#### [WHAT YOU ARE ASKED TO DO]
Take the listing below and print exactly the lines starting at the line containing "For every named target in this 782×2576" and ending at the line containing "Grade 4 (363, 972)", both ends included, and no others.
** Opening EXTRACTED RECORDS block **
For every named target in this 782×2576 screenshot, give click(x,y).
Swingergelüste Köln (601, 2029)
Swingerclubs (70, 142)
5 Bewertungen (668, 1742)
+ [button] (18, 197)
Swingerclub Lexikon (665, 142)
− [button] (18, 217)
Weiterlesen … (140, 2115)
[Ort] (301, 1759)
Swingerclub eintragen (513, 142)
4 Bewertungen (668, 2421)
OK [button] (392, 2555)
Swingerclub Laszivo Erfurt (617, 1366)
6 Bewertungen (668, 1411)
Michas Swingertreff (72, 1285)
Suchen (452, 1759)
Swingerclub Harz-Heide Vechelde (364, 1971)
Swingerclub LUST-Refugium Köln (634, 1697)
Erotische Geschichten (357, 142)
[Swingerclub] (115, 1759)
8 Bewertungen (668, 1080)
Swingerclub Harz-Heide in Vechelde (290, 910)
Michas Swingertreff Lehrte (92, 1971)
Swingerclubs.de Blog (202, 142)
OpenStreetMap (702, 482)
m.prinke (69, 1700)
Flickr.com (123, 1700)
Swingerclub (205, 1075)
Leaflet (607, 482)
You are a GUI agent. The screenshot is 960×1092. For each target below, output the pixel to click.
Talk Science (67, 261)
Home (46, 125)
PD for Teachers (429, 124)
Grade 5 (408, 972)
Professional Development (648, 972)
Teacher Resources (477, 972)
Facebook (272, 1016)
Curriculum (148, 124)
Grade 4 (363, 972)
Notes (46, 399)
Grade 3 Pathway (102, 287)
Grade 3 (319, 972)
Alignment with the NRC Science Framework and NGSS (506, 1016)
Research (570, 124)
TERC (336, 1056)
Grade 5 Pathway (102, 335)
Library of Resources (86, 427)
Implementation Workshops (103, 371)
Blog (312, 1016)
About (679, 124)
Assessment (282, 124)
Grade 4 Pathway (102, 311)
** Closing EXTRACTED RECORDS block **
** Opening EXTRACTED RECORDS block **
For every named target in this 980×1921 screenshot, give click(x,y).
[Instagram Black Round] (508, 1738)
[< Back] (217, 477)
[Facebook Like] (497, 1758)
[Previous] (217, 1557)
** Closing EXTRACTED RECORDS block **
** Opening EXTRACTED RECORDS block **
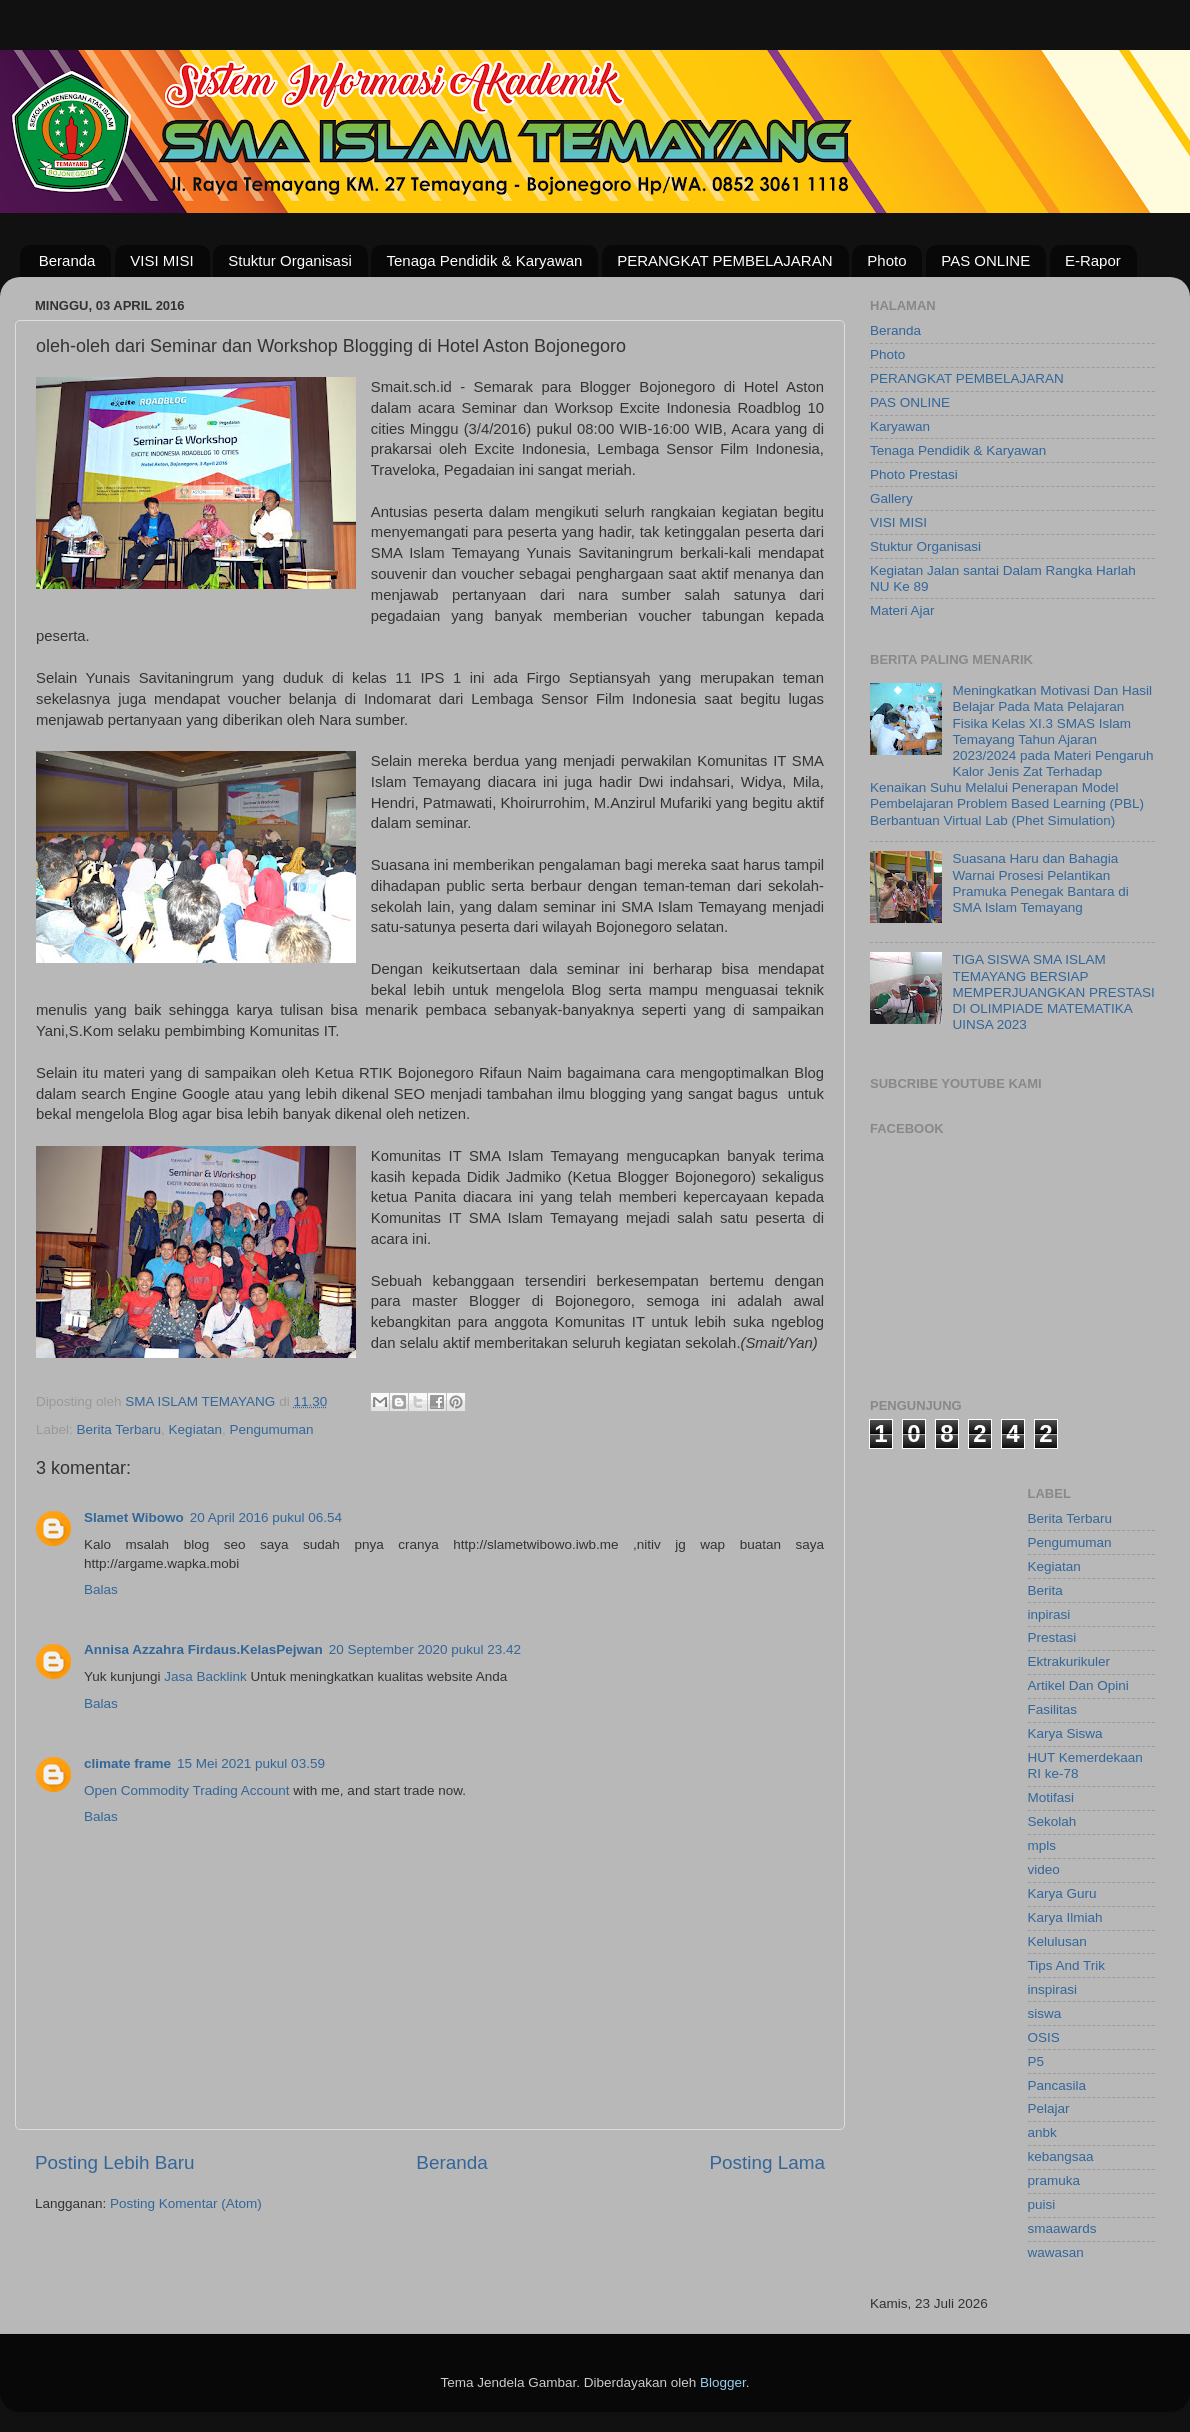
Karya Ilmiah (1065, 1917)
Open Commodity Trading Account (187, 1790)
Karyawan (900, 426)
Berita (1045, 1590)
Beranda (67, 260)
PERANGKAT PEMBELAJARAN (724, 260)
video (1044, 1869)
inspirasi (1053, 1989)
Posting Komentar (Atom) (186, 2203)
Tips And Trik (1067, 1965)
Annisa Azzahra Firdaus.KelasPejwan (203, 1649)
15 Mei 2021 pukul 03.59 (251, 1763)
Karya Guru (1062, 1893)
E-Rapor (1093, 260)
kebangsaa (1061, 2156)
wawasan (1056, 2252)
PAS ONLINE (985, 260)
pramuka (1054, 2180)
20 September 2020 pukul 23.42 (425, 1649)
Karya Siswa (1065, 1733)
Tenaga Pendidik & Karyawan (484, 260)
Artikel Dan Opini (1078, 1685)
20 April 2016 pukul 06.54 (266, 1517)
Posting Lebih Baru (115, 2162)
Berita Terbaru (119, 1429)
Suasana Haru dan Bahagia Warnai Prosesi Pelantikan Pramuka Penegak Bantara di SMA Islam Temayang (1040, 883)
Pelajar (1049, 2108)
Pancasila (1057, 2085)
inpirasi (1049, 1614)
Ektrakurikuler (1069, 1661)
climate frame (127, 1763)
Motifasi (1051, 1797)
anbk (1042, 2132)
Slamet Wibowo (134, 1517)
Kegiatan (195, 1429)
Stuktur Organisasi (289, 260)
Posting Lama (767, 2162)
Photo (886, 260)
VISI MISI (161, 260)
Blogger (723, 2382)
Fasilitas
** Closing EXTRACTED RECORDS block **
#### [RESPONSE FOR THIS EXERCISE]
For every named target in this 782×2576 screenshot, give click(x,y).
Swingergelüste Köln (601, 2029)
Swingerclubs (70, 142)
5 Bewertungen (668, 1742)
+ [button] (18, 197)
Swingerclub Lexikon (665, 142)
− [button] (18, 217)
Weiterlesen … (140, 2115)
[Ort] (301, 1759)
Swingerclub eintragen (513, 142)
4 Bewertungen (668, 2421)
OK [button] (392, 2555)
Swingerclub Laszivo Erfurt (617, 1366)
6 Bewertungen (668, 1411)
Michas Swingertreff (72, 1285)
Suchen (452, 1759)
Swingerclub Harz-Heide Vechelde (364, 1971)
Swingerclub LUST-Refugium Köln (634, 1697)
Erotische Geschichten (357, 142)
[Swingerclub] (115, 1759)
8 Bewertungen (668, 1080)
Swingerclub Harz-Heide in Vechelde (290, 910)
Michas Swingertreff Lehrte (92, 1971)
Swingerclubs.de Blog (202, 142)
OpenStreetMap (702, 482)
m.prinke (69, 1700)
Flickr.com (123, 1700)
Swingerclub (205, 1075)
Leaflet (607, 482)
You are a GUI agent. The screenshot is 960×1092. For each target below, output the pixel to click.
Talk Science (67, 261)
Home (46, 125)
PD for Teachers (429, 124)
Grade 5 (408, 972)
Professional Development (648, 972)
Teacher Resources (477, 972)
Facebook (272, 1016)
Curriculum (148, 124)
Grade 4 (363, 972)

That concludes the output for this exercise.